Step 4: Create the Plugin Configuration
Inside your project directory, create a directory named .claude/ and inside it create a file plugins.yaml (or .json). This file tells Claude Code which documents to use. A minimal configuration looks like:
plugins:
- name: "Spotify Ads Manager"
description: "Manage ad campaigns, view reports, and control budgets via natural language."
sources:
- path: "spotify-ads-docs/openapi.yaml"
type: openapi
- path: "spotify-ads-docs/auth.md"
type: markdown
- path: "spotify-ads-docs/campaigns.md"
type: markdown
- path: "spotify-ads-docs/reports.md"
type: markdown
Step 5: Define Intent Handlers and Examples
To make the interface conversational, you need to map natural language intents to API calls. Within the same plugin configuration (or a separate file), add an intents section. For each intent (e.g., get_campaign_spend), provide a description, example user phrases, and the corresponding API endpoint and method. For instance:
intents:
- name: "get_campaign_spend"
description: "Get total spend for a specific campaign over a date range."
examples:
- "How much did the Spotify Wrapped campaign spend last month?"
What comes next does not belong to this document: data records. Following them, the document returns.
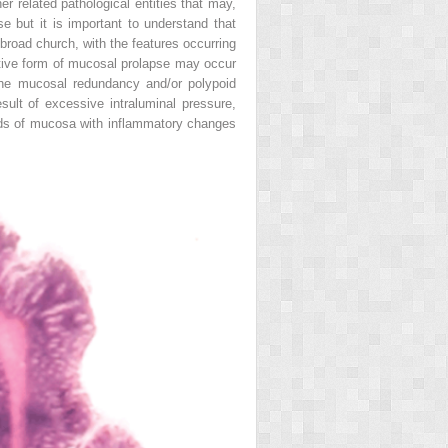
er related pathological entities that may,
e but it is important to understand that
broad church, with the features occurring
ctive form of mucosal prolapse may occur
 the mucosal redundancy and/or polypoid
sult of excessive intraluminal pressure,
olds of mucosa with inflammatory changes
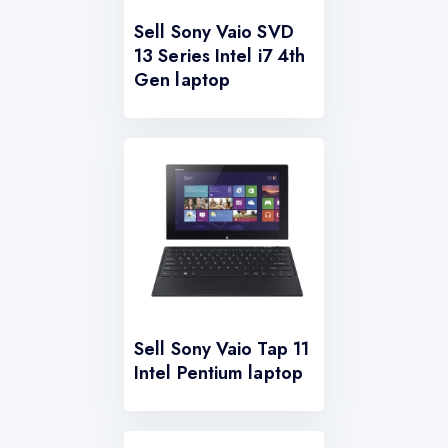
Sell Sony Vaio SVD
13 Series Intel i7 4th
Gen laptop
Sell Sony Vaio Tap 11
Intel Pentium laptop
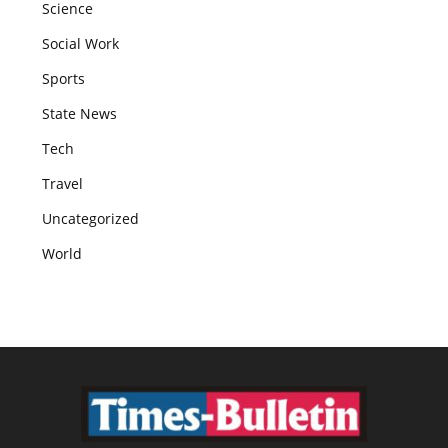
Science
Social Work
Sports
State News
Tech
Travel
Uncategorized
World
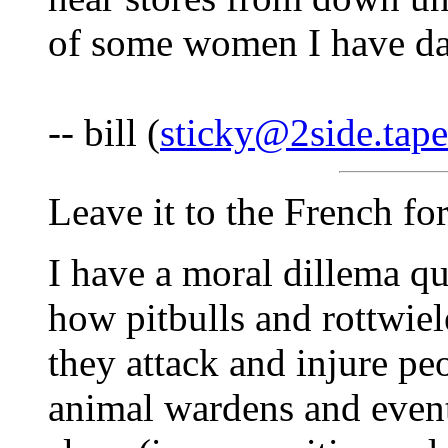
of some women I have da
-- bill (
sticky@2side.tape
Leave it to the French for
I have a moral dillema qu
how pitbulls and rottwiel
they attack and injure pe
animal wardens and event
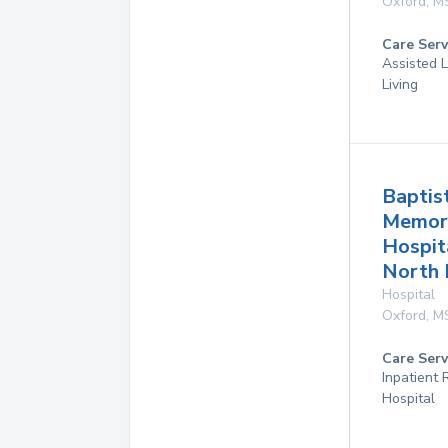
Oxford
,
M
Care Serv
Assisted L
Living
Baptis
Memor
Hospit
North
Hospital
Oxford
,
M
Care Serv
Inpatient
Hospital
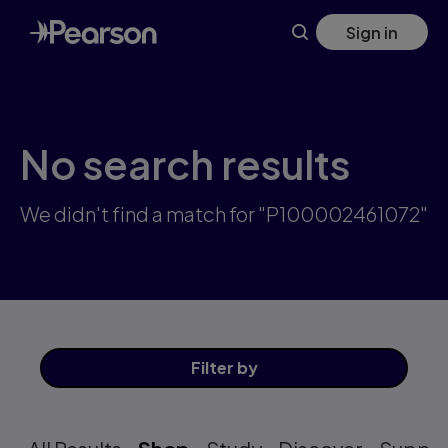
Skip
Sign in
to
main
content
No search results
We didn't find a match for "P100002461072"
Filter
by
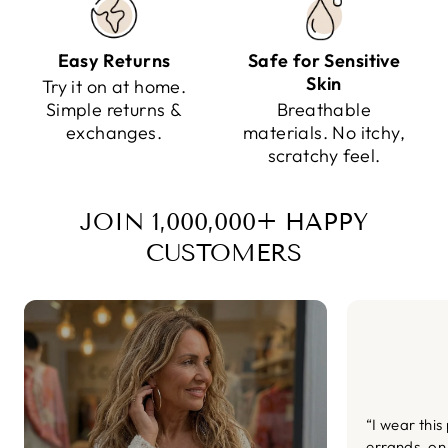
Easy Returns
Safe for Sensitive
Skin
Try it on at home.
Simple returns &
Breathable
exchanges.
materials. No itchy,
scratchy feel.
JOIN 1,000,000+ HAPPY
CUSTOMERS
“I wear this
errands, on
- "Show me spend for all campaigns in Q1 2025"
api_operation:
path: "/v1/campaigns/{campaignId}/statistics"
method: GET
parameters:
campaignId:
source: "campaign name mapping"
startDate:
source: "date range from query"
endDate:
source: "date range from query"
Step 6: Add Authentication Flows
Because the Spotify Ads API requires OAuth 2.0, your plugin must handle token acquisition. Add an authentication block to your plugin config. Specify the OAuth endpoint, scopes, and a link to your stored credentials. You can also define a helper function that refreshes tokens automatically. Claude Code plugins can execute local scripts, so you can use a small Node.js or Python script to manage the token lifecycle.

Step 7: Load and Test the Plugin
Run claude plugin add .claude/plugins.yaml (or the equivalent command for your setup) to register your plugin. Then start a chat session with Claude Code and try a few commands:
- "List my ad campaigns"
- "Show me impressions for the last 7 days"
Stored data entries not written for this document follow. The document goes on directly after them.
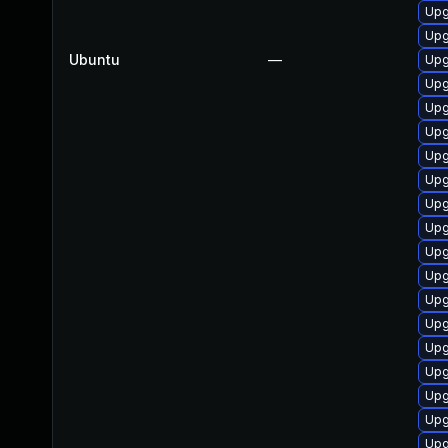
Upg
Upg
Ubuntu
—
Upg
Upg
Upg
Upg
Upg
Upg
Upg
Upg
Upg
Upg
Upg
Upg
Upg
Upg
Upg
Upg
Upg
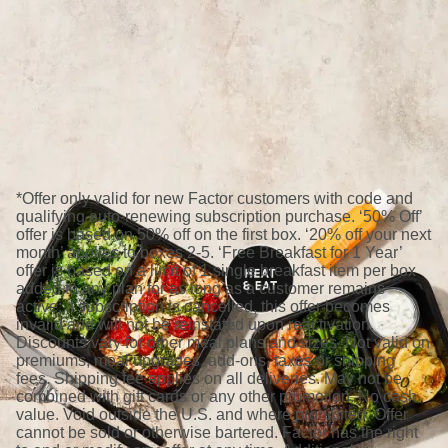
*Offer only valid for new Factor customers with code and
qualifying auto-renewing subscription purchase. ‘50% Off’
offer is based on 50% off on the first box. ‘20% off your next
month’ applies to boxes 2-5. ‘Free Breakfast for 1 Year’
offer is based on a limit of 1 single breakfast item per box
added to any plan for as long as a customer remains
active; if subscription is cancelled, this offer becomes
invalid and will not be reinstated upon reactivation.
Discounts vary for other meal plans and sizes. Not valid on
premiums, meal upgrades, add-ons, taxes or shipping
fees. Shipping fee applies on all deliveries. May not be
combined with gift cards or any other promotion. No cash
value. Void outside the U.S. and where prohibited. Offer
cannot be sold or otherwise bartered. Factor has the right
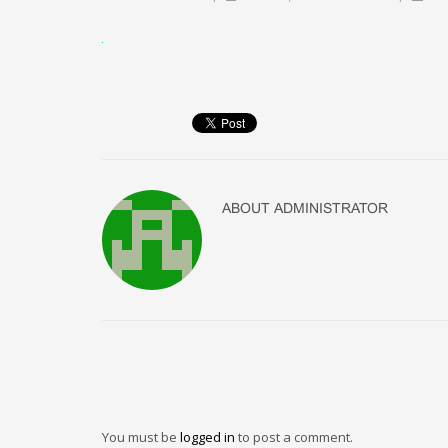
ABOUT
ADMINISTRATOR
You must be
logged in
to post a comment.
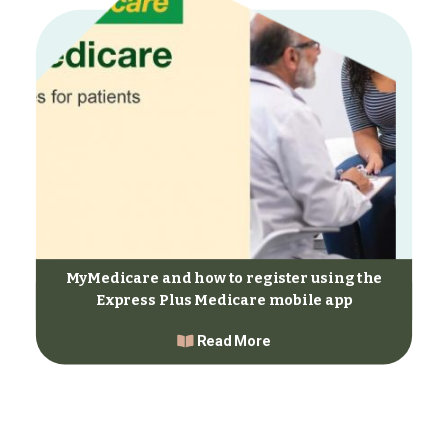
MyMedicare and how to register using the
Express Plus Medicare mobile app
Read More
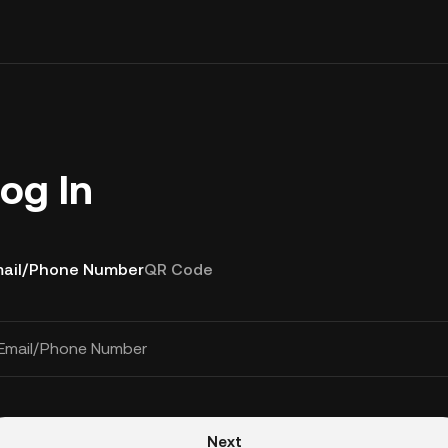
og In
ail/Phone Number
QR Code
Email/Phone Number
Next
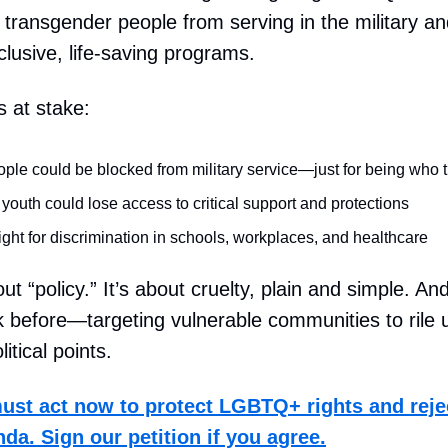
n transgender people from serving in the military an
clusive, life-saving programs.
s at stake:
ple could be blocked from military service—just for being who 
uth could lose access to critical support and protections
ight for discrimination in schools, workplaces, and healthcare
out “policy.” It’s about cruelty, plain and simple. A
k before—targeting vulnerable communities to rile 
itical points.
st act now to protect LGBTQ+ rights and reje
da. Sign our petition if you agree.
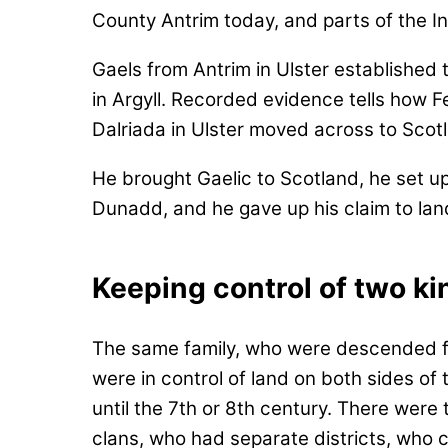
County Antrim today, and parts of the Inn
Gaels from Antrim in Ulster established
in Argyll. Recorded evidence tells how F
Dalriada in Ulster moved across to Sco
He brought Gaelic to Scotland, he set u
Dunadd, and he gave up his claim to land
Keeping control of two k
The same family, who were descended f
were in control of land on both sides of 
until the 7th or 8th century. There were
clans, who had separate districts, who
- "Create a new campaign with a daily budget of $100"
If the plugin doesn't understand a command, review your intent definitions and add more example phrases. Adjust the documentation sources if the context is missing.
Step 8: Iterate and Extend
After basic functionality works, extend the plugin with advanced capabilities:
- Add aggregated reporting intents (e.g., "Top 5 campaigns by ROI")
- Include budget alerts via webhooks or scheduled queries
- Support multi-language commands by adding intents in other languages
- Incorporate error handling guides so the plugin can explain API errors in plain English
Step 9: Document Your Plugin
Create a simple README or Markdown file that explains how to use the plugin. Include example conversations, prerequisite steps, and troubleshooting. This will be helpful for team members or if you share the plugin publicly.
Tips for a Smooth Experience
- Keep your OpenAPI spec up-to-date – The Spotify Ads API evolves. Regularly fetch the latest spec to avoid broken endpoints.
- Use consistent naming – In your intents, match parameter names exactly as they appear in the spec. Mismatches cause failures.
- Test with real credentials – Use a test ad account first to avoid accidentally spending money.
- Leverage the 'dry run' feature – Claude Code often supports a dry-run mode; use it to preview API calls before executing them.
- Write clear example phrases – The more varied examples you provide, the better Claude will understand user intent.
- Separate sensitive data – Never hardcode API keys or tokens in the plugin configuration. Use environment variables or a secrets manager.
With these steps, you can transform static API documentation into a natural language interface that feels like a conversation. The best part is that no compiled code is necessary — just a well-organized set of documents and a flexible plugin system. Happy building!